Cuando dejamos espacio al amor de Dios, nos hace semejantes a Él, partícipes de su misma caridad. Abrirnos a su amor significa dejar que él viva en nosotros y nos lleve a amar con Él, en Él y como Él; sólo entonces nuestra fe llega verdaderamente «a actuar por la caridad» (Ga 5,6) y él mora en nosotros (cf. 1 Jn 4,12).

La fe es conocer la verdad y adherirse a ella (cf. 1 Tm 2,4); la caridad es «caminar» en la verdad (cf. Ef 4,15). Con la fe se entra en la amistad con el Señor; con la caridad se vive y se cultiva esta amistad (cf. Jn 15,14s). La fe nos hace acoger el mandamiento del Señor y Maestro; la caridad nos da la dicha de ponerlo en práctica (cf. Jn 13,13-17). En la fe somos engendrados como hijos de Dios (cf. Jn 1,12s); la caridad nos hace perseverar concretamente en este vínculo divino y dar el fruto del Espíritu Santo (cf. Ga 5,22). La fe nos lleva a reconocer los dones que el Dios bueno y generoso nos encomienda; la caridad hace que fructifiquen (cf. Mt 25,14-30). 

3. El lazo indisoluble entre fe y caridad 

A la luz de cuanto hemos dicho, resulta claro que nunca podemos separar, o incluso oponer, fe y caridad. Estas dos virtudes teologales están íntimamente unidas por lo que es equivocado ver en ellas un contraste o una «dialéctica».
Por un lado, en efecto, representa una limitación la actitud de quien hace fuerte hincapié en la prioridad y el carácter decisivo de la fe, subestimando y casi despreciando las obras concretas de caridad y reduciéndolas a un humanitarismo genérico.
Por otro, sin embargo, también es limitado sostener una supremacía exagerada de la caridad y de su laboriosidad, pensando que las obras puedan sustituir a la fe. Para una vida espiritual sana es necesario rehuir tanto el fideísmo como el activismo moralista. 

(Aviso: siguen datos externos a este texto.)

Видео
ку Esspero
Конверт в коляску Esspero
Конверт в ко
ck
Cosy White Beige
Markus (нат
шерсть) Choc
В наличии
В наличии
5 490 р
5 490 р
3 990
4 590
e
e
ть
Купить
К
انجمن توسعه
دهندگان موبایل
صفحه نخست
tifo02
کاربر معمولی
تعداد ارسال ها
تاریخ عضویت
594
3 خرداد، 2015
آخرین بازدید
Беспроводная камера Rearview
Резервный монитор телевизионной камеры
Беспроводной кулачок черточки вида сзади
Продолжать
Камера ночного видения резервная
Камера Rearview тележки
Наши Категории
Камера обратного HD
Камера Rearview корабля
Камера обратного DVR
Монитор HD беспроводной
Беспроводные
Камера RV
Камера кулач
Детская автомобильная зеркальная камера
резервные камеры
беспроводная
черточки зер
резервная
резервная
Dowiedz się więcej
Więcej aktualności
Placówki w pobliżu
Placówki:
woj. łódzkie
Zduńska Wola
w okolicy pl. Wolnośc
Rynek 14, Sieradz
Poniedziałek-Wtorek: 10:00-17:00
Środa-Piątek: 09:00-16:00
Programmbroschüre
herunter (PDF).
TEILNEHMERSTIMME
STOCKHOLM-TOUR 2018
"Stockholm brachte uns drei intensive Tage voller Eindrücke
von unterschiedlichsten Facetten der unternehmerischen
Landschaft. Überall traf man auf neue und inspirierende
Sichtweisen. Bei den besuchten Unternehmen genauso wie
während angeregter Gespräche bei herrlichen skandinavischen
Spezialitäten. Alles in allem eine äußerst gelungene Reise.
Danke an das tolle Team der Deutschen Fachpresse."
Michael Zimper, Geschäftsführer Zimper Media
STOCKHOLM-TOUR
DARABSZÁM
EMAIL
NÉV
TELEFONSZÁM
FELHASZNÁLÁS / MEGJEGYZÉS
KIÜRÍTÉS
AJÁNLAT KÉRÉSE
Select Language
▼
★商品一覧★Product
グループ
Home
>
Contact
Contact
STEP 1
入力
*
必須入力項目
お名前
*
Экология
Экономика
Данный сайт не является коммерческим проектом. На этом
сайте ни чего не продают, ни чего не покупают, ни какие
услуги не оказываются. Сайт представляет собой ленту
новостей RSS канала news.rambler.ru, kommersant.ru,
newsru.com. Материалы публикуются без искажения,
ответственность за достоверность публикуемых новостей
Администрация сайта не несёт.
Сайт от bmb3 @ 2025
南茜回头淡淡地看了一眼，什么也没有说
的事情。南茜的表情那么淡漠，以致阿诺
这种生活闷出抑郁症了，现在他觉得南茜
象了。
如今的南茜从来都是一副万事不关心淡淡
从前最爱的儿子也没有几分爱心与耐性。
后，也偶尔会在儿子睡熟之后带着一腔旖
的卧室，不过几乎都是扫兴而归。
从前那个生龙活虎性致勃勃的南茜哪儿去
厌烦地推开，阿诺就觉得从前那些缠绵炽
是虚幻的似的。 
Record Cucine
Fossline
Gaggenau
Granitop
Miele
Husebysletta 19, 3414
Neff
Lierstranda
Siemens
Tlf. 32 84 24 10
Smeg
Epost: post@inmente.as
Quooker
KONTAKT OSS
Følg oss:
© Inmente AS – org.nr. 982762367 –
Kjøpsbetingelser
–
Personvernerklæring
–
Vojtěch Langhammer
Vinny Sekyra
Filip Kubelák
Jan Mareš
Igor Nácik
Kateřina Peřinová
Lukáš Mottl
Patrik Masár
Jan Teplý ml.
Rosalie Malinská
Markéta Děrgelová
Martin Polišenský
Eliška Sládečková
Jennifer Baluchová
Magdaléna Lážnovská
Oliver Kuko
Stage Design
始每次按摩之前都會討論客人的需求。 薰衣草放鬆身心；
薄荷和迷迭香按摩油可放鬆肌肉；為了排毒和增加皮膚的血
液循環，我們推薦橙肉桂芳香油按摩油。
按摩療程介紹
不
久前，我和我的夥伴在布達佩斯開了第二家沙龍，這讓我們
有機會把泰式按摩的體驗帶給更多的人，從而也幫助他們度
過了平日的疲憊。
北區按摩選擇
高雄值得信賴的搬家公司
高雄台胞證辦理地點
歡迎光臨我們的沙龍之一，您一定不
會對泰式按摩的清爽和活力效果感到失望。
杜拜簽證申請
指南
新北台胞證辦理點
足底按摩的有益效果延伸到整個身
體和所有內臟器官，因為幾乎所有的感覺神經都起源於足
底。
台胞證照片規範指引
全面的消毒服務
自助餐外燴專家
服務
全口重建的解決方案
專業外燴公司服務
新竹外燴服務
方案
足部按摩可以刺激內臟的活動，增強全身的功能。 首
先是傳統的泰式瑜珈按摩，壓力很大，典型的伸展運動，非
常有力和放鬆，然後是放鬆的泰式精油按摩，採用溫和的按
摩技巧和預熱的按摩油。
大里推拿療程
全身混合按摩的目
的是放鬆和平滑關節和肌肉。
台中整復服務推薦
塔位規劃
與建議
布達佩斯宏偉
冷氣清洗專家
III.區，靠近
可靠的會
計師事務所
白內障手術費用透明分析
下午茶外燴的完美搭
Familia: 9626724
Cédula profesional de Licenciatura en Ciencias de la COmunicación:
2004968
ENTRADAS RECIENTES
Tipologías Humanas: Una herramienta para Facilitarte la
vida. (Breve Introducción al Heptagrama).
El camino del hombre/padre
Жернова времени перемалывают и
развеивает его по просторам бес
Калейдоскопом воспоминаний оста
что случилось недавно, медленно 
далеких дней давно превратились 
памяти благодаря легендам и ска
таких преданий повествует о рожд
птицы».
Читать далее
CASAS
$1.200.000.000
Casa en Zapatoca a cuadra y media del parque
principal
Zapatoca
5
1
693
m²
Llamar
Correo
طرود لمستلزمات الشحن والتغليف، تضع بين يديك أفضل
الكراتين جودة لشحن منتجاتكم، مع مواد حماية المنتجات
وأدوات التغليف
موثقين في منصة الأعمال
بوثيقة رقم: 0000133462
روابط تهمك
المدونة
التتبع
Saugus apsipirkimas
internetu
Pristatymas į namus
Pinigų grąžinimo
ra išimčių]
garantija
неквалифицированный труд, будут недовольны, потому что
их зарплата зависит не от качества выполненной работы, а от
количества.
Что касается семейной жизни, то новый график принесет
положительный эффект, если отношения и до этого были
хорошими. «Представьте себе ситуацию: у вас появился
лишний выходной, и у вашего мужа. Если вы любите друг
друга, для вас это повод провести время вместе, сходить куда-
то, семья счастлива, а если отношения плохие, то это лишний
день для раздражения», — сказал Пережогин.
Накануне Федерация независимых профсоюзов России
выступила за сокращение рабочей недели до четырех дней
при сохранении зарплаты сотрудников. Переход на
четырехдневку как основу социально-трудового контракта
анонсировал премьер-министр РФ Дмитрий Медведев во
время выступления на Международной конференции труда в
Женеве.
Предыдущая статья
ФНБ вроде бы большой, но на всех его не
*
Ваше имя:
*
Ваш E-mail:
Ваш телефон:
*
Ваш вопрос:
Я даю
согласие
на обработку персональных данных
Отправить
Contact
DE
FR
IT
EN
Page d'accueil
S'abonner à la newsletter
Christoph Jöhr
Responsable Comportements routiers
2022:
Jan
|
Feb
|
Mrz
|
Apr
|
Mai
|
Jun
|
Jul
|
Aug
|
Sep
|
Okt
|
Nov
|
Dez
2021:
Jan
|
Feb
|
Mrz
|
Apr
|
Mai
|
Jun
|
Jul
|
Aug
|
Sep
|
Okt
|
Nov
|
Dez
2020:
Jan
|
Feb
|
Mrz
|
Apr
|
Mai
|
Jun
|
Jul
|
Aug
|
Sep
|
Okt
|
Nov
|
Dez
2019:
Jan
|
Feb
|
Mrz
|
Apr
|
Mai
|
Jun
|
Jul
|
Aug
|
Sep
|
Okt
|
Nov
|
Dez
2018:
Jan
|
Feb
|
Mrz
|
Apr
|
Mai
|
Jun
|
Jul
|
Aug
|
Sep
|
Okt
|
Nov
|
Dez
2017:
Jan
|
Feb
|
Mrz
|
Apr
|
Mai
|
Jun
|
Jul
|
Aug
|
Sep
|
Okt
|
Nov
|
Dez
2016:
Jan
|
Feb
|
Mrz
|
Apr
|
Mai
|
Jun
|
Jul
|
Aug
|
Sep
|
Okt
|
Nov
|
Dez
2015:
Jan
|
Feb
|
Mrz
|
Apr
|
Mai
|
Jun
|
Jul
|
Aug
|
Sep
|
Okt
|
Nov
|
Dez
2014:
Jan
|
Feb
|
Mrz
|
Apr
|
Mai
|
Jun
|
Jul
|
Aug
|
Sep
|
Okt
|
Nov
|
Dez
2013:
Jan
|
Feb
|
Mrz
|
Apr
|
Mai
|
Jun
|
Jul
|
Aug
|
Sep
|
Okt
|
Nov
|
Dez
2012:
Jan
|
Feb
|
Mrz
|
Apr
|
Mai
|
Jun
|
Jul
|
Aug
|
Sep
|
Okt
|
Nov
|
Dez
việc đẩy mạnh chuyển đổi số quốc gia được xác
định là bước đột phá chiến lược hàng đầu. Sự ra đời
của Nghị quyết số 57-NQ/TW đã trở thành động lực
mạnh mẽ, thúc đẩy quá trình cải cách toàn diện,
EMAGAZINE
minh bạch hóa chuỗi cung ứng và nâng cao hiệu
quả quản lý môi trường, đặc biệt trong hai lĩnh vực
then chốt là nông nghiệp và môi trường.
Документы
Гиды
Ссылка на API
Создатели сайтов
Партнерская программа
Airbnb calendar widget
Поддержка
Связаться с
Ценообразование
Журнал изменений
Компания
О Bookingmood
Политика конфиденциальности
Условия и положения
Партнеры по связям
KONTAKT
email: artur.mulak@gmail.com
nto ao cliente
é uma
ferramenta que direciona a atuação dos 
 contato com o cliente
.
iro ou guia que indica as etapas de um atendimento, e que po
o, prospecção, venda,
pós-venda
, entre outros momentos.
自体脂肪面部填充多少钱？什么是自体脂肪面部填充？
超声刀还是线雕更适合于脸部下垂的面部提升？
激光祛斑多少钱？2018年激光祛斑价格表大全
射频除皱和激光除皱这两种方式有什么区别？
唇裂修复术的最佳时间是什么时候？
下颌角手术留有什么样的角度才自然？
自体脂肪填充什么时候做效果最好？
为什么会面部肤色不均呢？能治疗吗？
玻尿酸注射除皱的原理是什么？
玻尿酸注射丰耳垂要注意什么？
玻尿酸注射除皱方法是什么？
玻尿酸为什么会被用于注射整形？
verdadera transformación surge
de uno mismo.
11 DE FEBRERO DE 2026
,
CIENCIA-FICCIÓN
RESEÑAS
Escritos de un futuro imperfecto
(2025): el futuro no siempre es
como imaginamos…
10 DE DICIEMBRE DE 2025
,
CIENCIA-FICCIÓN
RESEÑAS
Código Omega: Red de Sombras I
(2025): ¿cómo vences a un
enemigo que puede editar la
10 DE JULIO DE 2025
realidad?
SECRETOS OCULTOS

La existencia cristiana consiste en un continuo subir al monte del encuentro con Dios para después volver a bajar, trayendo el amor y la fuerza que derivan de éste, a fin de servir a nuestros hermanos y hermanas con el mismo amor de Dios. En la Sagrada Escritura vemos que el celo de los apóstoles en el anuncio del Evangelio que suscita la fe está estrechamente vinculado a la solicitud caritativa respecto al servicio de los pobres (cf. Hch 6,1-4).
Allesandro Allori, (1535-1607): Jesús con Marta y María, 1605.
En la Iglesia, contemplación y acción, simbolizadas de alguna manera por las figuras evangélicas de las hermanas Marta y María, deben coexistir e integrarse (cf. Lc 10,38-42). La prioridad corresponde siempre a la relación con Dios y el verdadero compartir evangélico debe estar arraigado en la fe (cf. Audiencia general 25 abril 2012).
A veces, de hecho, se tiene la tendencia a reducir el término «caridad» a la solidaridad o a la simple ayuda humanitaria. En cambio, es importante recordar que la mayor obra de caridad es precisamente la evangelización, es decir, el «servicio de la Palabra». Ninguna acción es más benéfica y, por tanto, caritativa hacia el prójimo que partir el pan de la Palabra de Dios, hacerle partícipe de la Buena Nueva del Evangelio, introducirlo en la relación con Dios: la evangelización es la promoción más alta e integral de la persona humana.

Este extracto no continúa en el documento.